Archive for the ‘place’ Category

Creativity and Cognition 2011

Monday, November 21st, 2011

Just back from Creativity and Cognition 2011, which was truly ace. I gave the paper I wrote with my co-supervisor, Prof. Ernest Edmonds, which people seemed to like. Saw some thought-provoking presentations and met a number of inspiring and wonderful people. Everything one could wish for in a conference, really.

Guy Claxton gave a truly thoughtful keynote. Creative-Mindedness: When Technology Helps and When It Hinders. He pointed out that formal education as it’s currently instituted systematically destroys the creative habits of mind. In response to a question on how precisely it does this, he referred to his chart of those habits. For example, one creative habit is inquisitiveness, which is damaged by the focus in structured curricula on requiring students to study questions they have not asked. Another is creative stamina & resilience (exemplified by Einstein, who said that it was not so much that he was especially clever, but more that he stayed with problems for longer). This is damaged by the scheduling of classes that require every problem to be solved in an hour.

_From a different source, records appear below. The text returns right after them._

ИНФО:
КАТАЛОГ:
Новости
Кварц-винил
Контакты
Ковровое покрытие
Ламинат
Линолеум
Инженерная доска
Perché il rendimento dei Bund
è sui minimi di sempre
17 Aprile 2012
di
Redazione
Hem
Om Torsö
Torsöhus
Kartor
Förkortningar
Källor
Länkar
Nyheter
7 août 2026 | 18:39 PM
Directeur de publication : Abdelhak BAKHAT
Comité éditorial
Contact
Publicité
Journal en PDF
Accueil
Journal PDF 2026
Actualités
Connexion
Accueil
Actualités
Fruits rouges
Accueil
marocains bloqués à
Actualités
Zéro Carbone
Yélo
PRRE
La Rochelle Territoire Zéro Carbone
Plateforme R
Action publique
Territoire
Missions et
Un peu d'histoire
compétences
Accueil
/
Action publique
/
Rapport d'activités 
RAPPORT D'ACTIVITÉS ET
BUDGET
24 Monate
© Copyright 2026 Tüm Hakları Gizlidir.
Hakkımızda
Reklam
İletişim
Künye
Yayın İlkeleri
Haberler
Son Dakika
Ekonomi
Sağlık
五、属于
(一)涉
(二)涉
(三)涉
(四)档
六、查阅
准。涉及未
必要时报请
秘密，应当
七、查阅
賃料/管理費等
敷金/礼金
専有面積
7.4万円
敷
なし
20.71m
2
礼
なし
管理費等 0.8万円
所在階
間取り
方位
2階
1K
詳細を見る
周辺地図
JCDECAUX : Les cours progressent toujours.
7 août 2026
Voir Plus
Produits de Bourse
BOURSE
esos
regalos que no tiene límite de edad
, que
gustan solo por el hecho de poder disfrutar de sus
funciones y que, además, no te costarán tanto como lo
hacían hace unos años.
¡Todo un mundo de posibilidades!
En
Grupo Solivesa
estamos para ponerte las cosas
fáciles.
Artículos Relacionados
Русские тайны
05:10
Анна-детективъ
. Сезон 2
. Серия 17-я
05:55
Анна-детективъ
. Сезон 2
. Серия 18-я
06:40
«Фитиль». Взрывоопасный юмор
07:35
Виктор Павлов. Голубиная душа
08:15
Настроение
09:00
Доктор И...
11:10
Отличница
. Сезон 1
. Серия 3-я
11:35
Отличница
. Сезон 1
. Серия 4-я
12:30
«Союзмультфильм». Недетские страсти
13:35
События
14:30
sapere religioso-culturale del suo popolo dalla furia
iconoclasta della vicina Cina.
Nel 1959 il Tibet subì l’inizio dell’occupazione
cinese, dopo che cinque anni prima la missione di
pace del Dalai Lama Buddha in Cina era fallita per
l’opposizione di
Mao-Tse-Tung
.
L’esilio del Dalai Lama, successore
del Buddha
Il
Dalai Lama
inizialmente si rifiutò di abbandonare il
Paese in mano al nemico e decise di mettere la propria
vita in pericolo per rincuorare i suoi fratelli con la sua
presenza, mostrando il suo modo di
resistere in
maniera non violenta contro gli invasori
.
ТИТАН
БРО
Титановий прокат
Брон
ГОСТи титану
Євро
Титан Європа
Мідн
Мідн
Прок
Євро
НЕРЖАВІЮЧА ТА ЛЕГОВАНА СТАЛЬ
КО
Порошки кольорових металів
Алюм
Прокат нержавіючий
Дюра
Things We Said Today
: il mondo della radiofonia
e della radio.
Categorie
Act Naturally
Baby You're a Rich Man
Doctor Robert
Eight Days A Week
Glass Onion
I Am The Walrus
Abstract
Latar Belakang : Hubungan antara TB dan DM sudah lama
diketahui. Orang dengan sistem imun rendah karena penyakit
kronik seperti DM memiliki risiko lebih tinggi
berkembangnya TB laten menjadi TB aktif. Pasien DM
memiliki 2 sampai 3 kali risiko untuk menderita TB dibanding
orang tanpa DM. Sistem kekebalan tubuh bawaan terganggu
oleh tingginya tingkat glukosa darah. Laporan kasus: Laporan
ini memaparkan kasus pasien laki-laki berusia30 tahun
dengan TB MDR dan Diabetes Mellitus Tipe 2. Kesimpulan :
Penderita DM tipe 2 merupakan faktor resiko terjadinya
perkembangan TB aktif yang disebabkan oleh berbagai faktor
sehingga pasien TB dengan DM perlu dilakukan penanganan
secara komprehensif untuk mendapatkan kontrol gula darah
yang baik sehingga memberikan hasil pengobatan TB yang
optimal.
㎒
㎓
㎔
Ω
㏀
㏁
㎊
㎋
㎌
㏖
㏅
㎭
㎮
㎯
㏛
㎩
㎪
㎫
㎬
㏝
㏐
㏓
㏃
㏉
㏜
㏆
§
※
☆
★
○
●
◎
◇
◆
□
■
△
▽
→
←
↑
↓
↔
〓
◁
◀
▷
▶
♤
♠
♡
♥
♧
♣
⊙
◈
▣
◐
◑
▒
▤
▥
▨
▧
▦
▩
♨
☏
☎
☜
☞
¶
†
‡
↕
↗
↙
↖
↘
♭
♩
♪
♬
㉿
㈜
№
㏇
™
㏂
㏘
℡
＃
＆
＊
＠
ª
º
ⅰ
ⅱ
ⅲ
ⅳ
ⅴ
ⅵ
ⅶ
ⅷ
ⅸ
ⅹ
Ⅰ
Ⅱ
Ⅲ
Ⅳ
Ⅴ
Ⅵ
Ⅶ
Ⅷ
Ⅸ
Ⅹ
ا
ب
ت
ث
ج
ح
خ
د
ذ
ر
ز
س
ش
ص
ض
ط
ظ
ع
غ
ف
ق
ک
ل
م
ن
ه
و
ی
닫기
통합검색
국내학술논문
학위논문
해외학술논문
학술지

The papers continued through the next few days – but there were also a  lot of excellent posters. Apparently as there was only a single track for papers, the organisers could not accept some submissions that were actually very good, so those people were encouraged to resubmit as posters. Which meant that the quality of work in the posters was pretty impressive.

Of course, it’s Creativity and Cognition so there was also room for art – my favourite works were Matt Ruby’s Sympathy for Pacman and Jack Stenner & Patrick LeMieux’s Open House: Interaction as Critical Reflection. To top it off, the conference was held at Atlanta’s High Museum of Art, and we were permitted an after-hours tour. As well as some tragically unmoving Calder mobiles (which really don’t belong in temperature controlled rooms), there on a wall was perhaps my favourite artwork of all time: Duchamp’s L.H.O.O.Q. Shaved. Yes, you have to know the story for this one to work properly.

So finally: a few people asked for my slides, so after the break I’ll embed a Quicktime movie of them. Thank you everyone at C&C 2011, and especially the erstwhile organisers for providing such a great atmosphere for collaboration and creativity.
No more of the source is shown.